We’re a collective bunch of children at a buffet, going for the neon coloured desserts without slowly chewing on the nourishment. We want good lives full of good things. We avoid bad things. As if there’s any such classification at all. Life is a collage of teared up bits, layered and overlapping. It is not linear. It is not a race to outrun. There is no such thing as “one day this will get better” because there is no such thing as “one day”. It’s here now. So, is it better? No? Then what do you do? If you’re filling your life with distractions and chasing travelling circuses, there’s nothing to do but sheer off all the bits that don’t fit what you deem acceptable. Cut away the great chunks of your life that teach you.
Pieces of anything are a lie. They tell no story. They offer no clues of the whole. Luxury given but not earned does not satisfy. Pleasure without purpose is numbing. Relationships centred around the presentation of pleasantries are exhausting things.
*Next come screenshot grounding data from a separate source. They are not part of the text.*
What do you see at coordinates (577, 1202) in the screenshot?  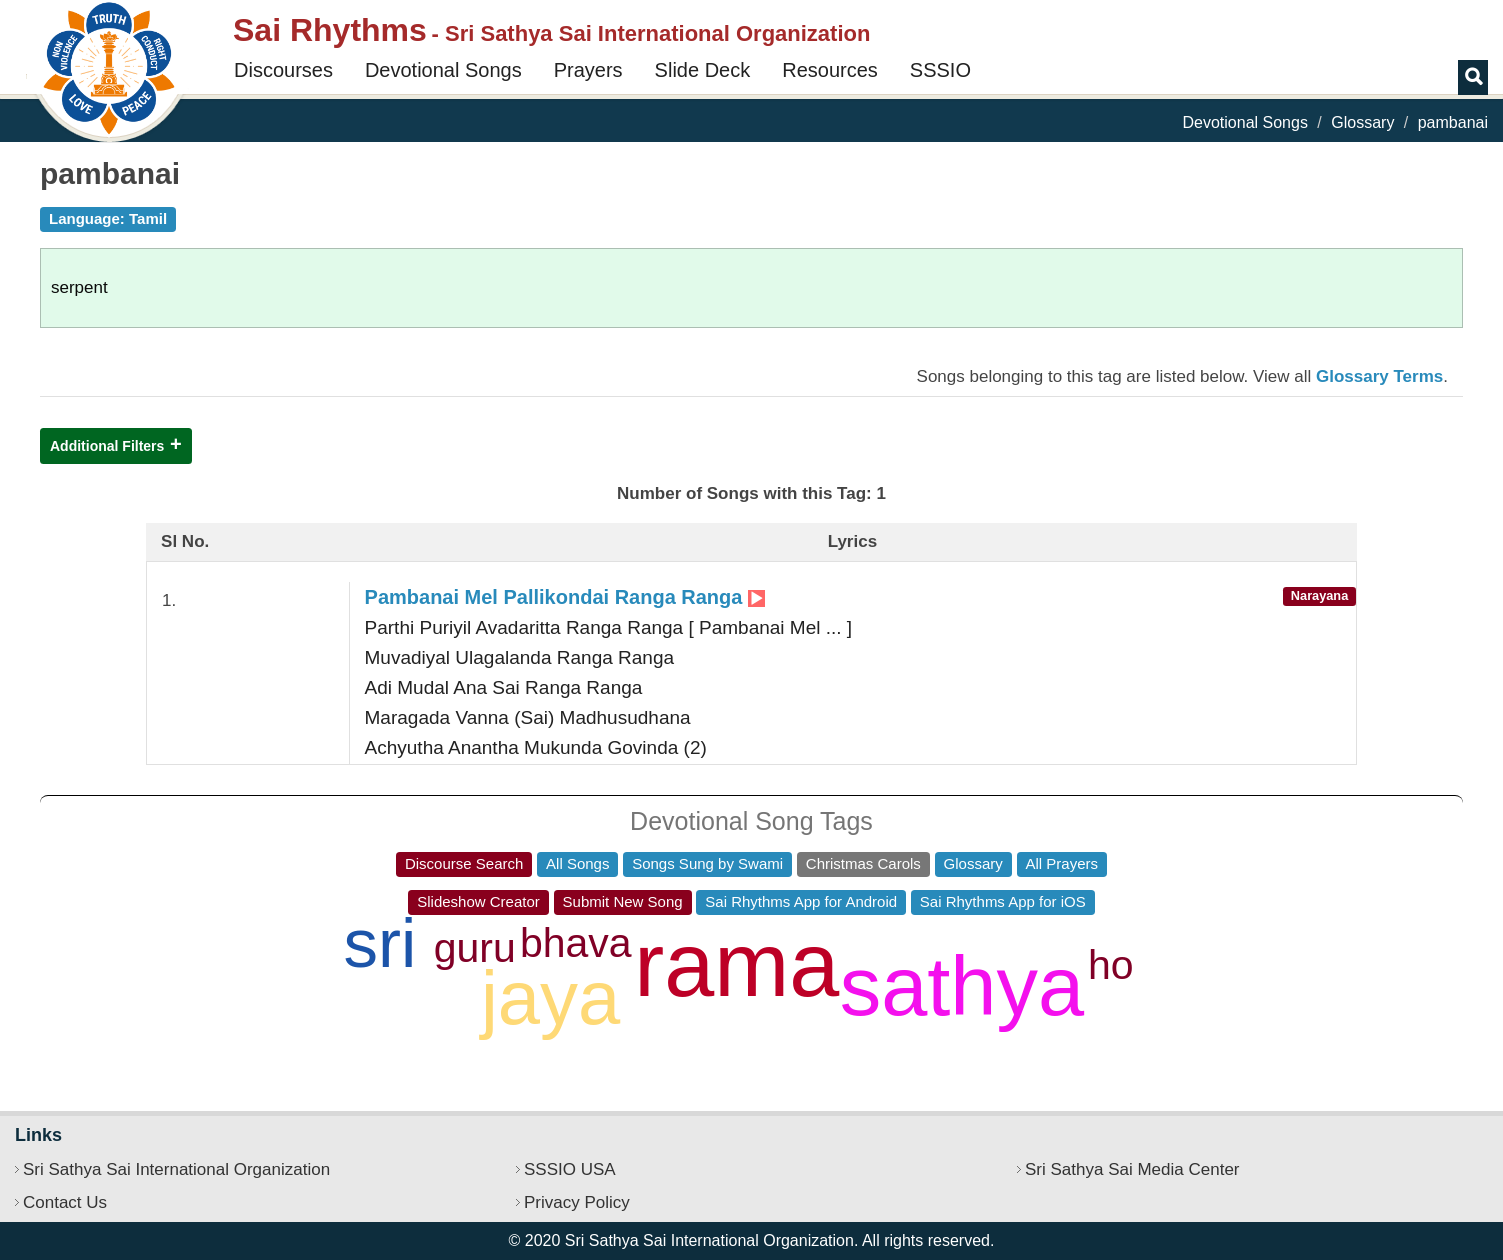 I see `Privacy Policy` at bounding box center [577, 1202].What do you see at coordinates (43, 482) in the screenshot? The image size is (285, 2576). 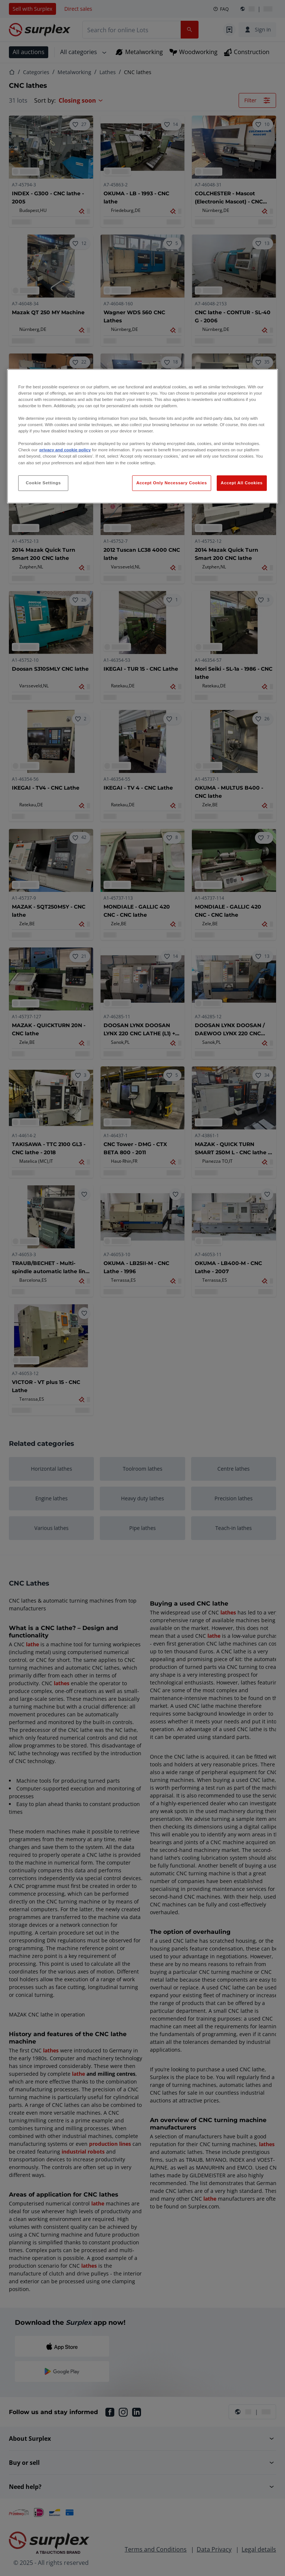 I see `Cookie Settings` at bounding box center [43, 482].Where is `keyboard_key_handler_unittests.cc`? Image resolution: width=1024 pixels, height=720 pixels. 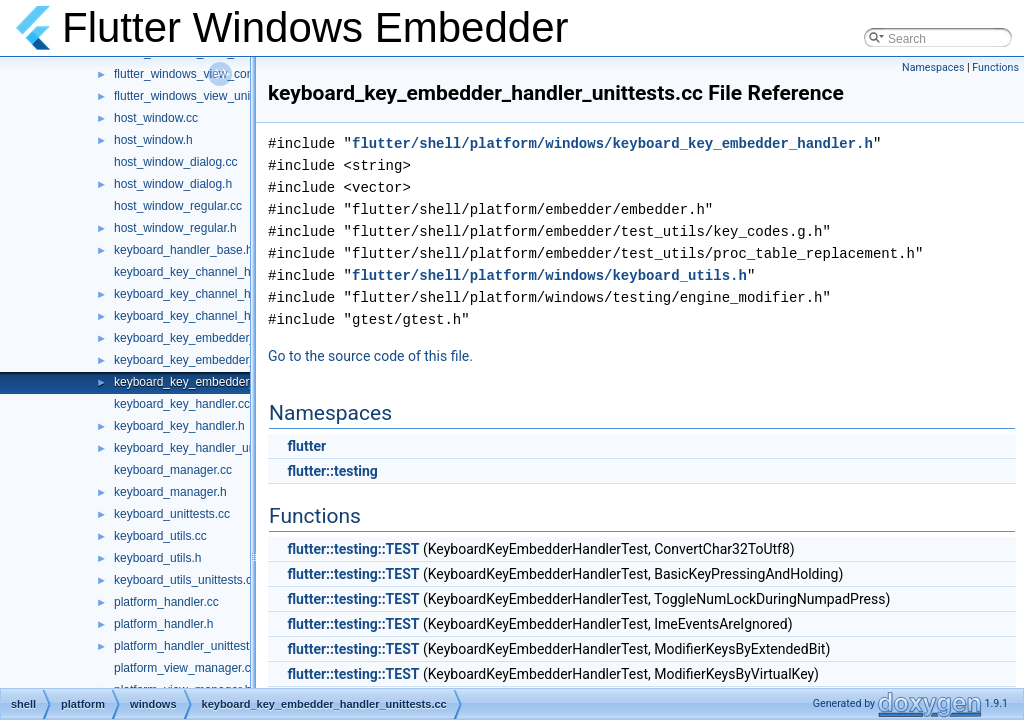 keyboard_key_handler_unittests.cc is located at coordinates (208, 448).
The rejection of our sadness, of the bittersweet in life is a rejection of the authentic in ourselves. You will never outrun pain, you will just outrun yourself.
I am heartbroken. I am swaddled in a love so pure it brings me to my knees. Saturated. Saturation. I am open to the saturation of all of life and so it is that I am saturated with it. I want to be whole. I want to be here. I want to love without limits even knowing that comes with the risk of being decimated by anguish. Again. And again and again and again.
Don’t fragment, good humans. Stay here with us wholly. More than ever, we need each other, our fully realized, flawed and beautiful and hurting and joyous selves. The best of us is the whole of us. Let me shine my light on your shadow so you can do the same for me. Give me your aching heart, not your plastic smile. But first, give it to yourself.
On June 20th my Mom and brother were murdered. We've had so much love and support and help and I so appreciate it but in the midst of it I feel so alone, and I don't want them to understand, that would mean another person was stolen. But they want me to be okay and I won't pretend that I am nor compress myself down to just sadness because I'm not just sad. Thank you for your honest words, I do feel a little less alone.
Wow Tara, this writing is magic. It's truth, it's so full of feeling it's tangible and it just breaks me wide open. I loved this so much, thank you for the time you put into this and for being the raw you, that is the only reason I am here.
I lost my Dad a couple of months ago. I was with him for his last 4 days and his final breaths. It has changed me yet I am still me but I'm getting to know this new me too. Witnessing his death at home surrounded by loved ones was the most heartbreaking and beautiful moment I've experienced. What an honour to it was to be by his side. I am still processing it all but reading your words confirms I am on the right track. Not fake smiles here, just stories with an open heart and letting the tears flow. We are truly blessed with this life and all it's crazy twists and turns. I will keep honouring that with my authenticity.